Our fighting is a savage Indian warfare. The troops and guns are concealed, and watch for us as we pass along and fire and flee.

=== Blockading the Texas coast ===

In January 1863 Katahdin was ordered to reinforce the blockade off Galveston, Texas after that port had been recaptured by the Confederacy on New Year's Day. While serving in the Gulf off the Texas coast, Katahdin and Owasco' chased, captured, and burned blockade running schooner Hanover 10 May 1863. She captured schooner Excelsior 13 July off San Luis Pass, Texas.

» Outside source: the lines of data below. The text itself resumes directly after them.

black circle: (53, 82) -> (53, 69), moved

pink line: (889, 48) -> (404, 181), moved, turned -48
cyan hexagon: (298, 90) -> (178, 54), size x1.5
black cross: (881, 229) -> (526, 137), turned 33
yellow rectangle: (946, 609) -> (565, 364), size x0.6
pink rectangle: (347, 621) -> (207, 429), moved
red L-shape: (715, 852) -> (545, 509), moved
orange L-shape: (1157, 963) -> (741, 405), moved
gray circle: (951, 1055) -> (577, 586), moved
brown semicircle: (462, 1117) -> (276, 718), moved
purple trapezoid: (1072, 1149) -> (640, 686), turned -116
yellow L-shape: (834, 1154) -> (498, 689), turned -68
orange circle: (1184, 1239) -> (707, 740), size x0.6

Thereafter Katahdin continued to serve in the blockade of the Texas coast, cutting off supplies sorely needed by the Confederates. On 30 April 1864 she chased the former revenue cutter Harriet Lane and steamer Alice as they escaped from Galveston; but, after a brisk and lengthy race, Katahdin was finally outdistanced. She was more successful 31 October when the gunboat overtook Albert Edward as the British schooner tried to slip out of the same port with a cargo of cotton.

== Post-war decommissioning ==

After the Confederate collapse in April 1865, the veteran gunboat returned north and decommissioned 14 July 1865. Katahdin was sold at New York City 30 November and documented as Juno 20 October 1866.